Each of my questions was asked simply and directly, not to "discourage" but to encourage you to do it right, to educate yourself, and to get connected with someone who will help you out.

The place to meet the people you need are training clubs, training classes. And don't expect it to happen over-night. If you picked an excellent breeder from the beginning that wasn't too far away, then cultivate that relationship, and learn from them, learn about them before you decide. It sometimes takes getting dirty, spending time in classes and in clubs before a breeder believes you are serious enough and have something to offer, for them to accept you as someone they want to help learn.

There are a few breeders here. Carmen already wrote you off pretty much. This just isn't a venue to mentor people to become breeders. You can't train and evaluate dogs over a computer, and you can't breed a bitch or whelp a litter over the computer. At 2 AM when your bitch is circling and straining, if you come on here, there might be one or two newbies that will scream at you to get to the vet, which may or may not be the thing to do.

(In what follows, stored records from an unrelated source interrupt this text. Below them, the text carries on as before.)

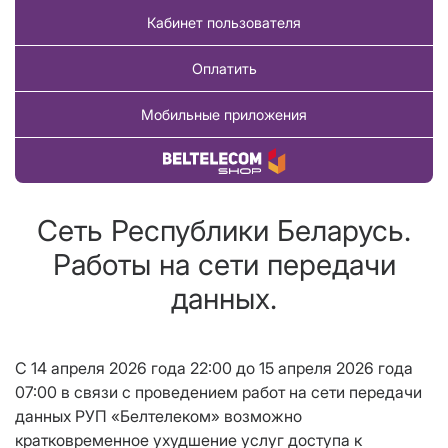
Кабинет пользователя
Оплатить
Мобильные приложения
Купить товар
Сеть Республики Беларусь.
Работы на сети передачи
данных.
С 14 апреля 2026 года 22:00 до 15 апреля 2026 года
07:00 в связи с проведением работ на сети передачи
данных РУП «Белтелеком» возможно
кратковременное ухудшение услуг доступа к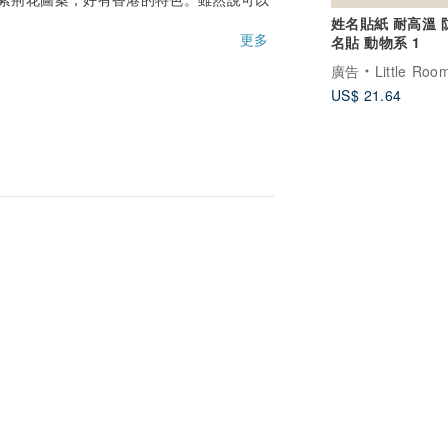
姓名貼紙 耐高溫 
ong Kong 嘅文化嘢同創作，梗喺支持吓
更多
名貼 動物系 1
廣告
Little Roo
US$ 21.64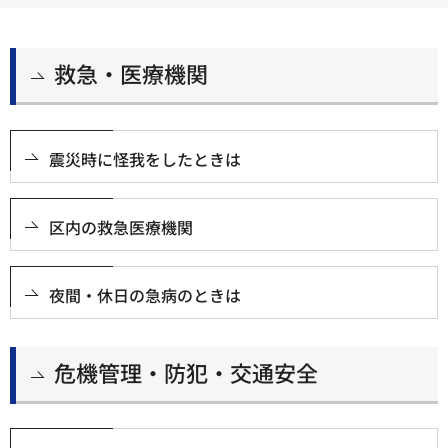
救急・医療機関
震災時に怪我をしたときは
区内の救急医療機関
夜間・休日の急病のときは
危機管理・防犯・交通安全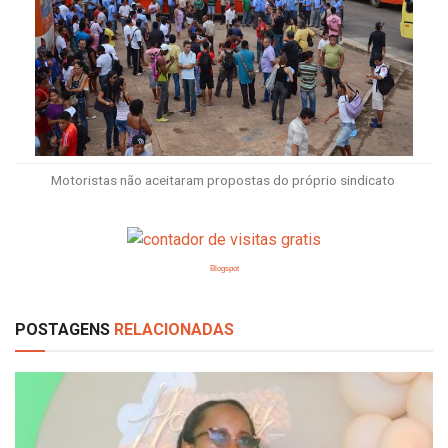
Motoristas não aceitaram propostas do próprio sindicato
Blogspot
POSTAGENS
RELACIONADAS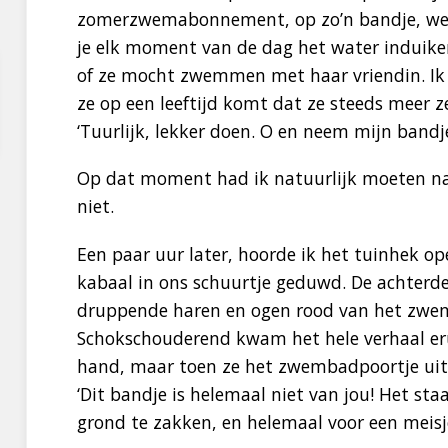
zomerzwemabonnement, op zo’n bandje, weet
je elk moment van de dag het water induiken
of ze mocht zwemmen met haar vriendin. Ik 
ze op een leeftijd komt dat ze steeds meer ze
‘Tuurlijk, lekker doen. O en neem mijn band
Op dat moment had ik natuurlijk moeten nad
niet.
Een paar uur later, hoorde ik het tuinhek o
kabaal in ons schuurtje geduwd. De achterde
druppende haren en ogen rood van het zwem
Schokschouderend kwam het hele verhaal eru
hand, maar toen ze het zwembadpoortje uitli
‘Dit bandje is helemaal niet van jou! Het st
grond te zakken, en helemaal voor een meisj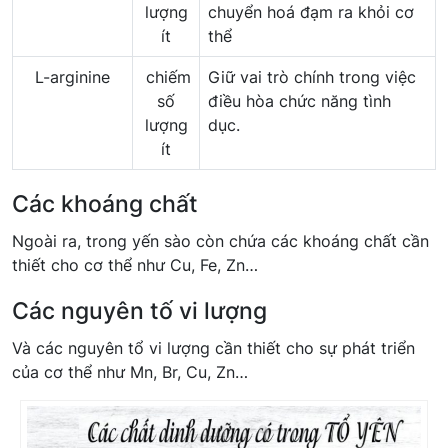
lượng
chuyển hoá đạm ra khỏi cơ
ít
thể
L-arginine
chiếm
Giữ vai trò chính trong việc
số
điều hòa chức năng tình
lượng
dục.
ít
Các khoáng chất
Ngoài ra, trong yến sào còn chứa các khoáng chất cần
thiết cho cơ thể như Cu, Fe, Zn…
Các nguyên tố vi lượng
Và các nguyên tổ vi lượng cần thiết cho sự phát triển
của cơ thể như Mn, Br, Cu, Zn…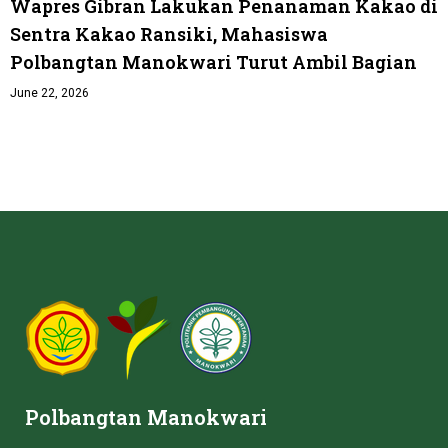
Wapres Gibran Lakukan Penanaman Kakao di
Sentra Kakao Ransiki, Mahasiswa
Polbangtan Manokwari Turut Ambil Bagian
June 22, 2026
Polbangtan Manokwari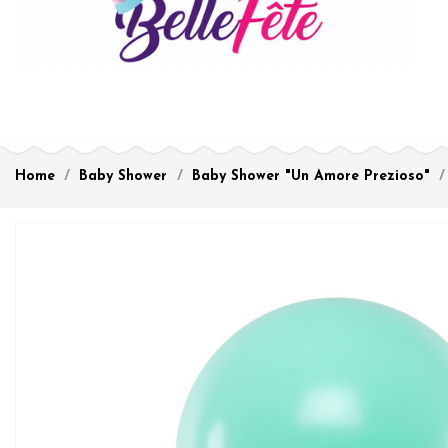
Home
Baby Shower
Baby Shower "Un Amore Prezioso"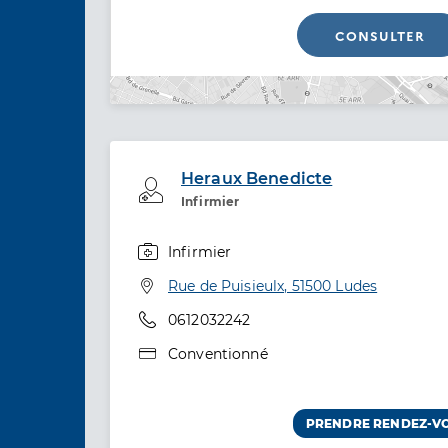
CONSULTER
Heraux Benedicte
Professionel de santé
Infirmier
Infirmier
Spécialités
Adresse
Rue de Puisieulx, 51500 Ludes
Téléphone
0612032242
Type de convention
Conventionné
PRENDRE RENDEZ-V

Sorry, I am just telling it like it is. You are taking it as though it is discouraging. Discouraged over words isn't a good start, really. I know a lady who waited years for a pup, and then trained her in all kinds of things only to find she had HD. Ok, she kept her and loved her and got a second pup, and did the same, only to have some other heritable disease. She kept her and loved her, and waited for a few more years and put in another shepherd only to have her hopes dashed yet again. Another lady lost her bitch and had to hand-raise the puppies. And a friend of mine nearly lost her bitch and all the puppies. Talk about discouraging. Ah well, some things we are just determined to learn the hard way.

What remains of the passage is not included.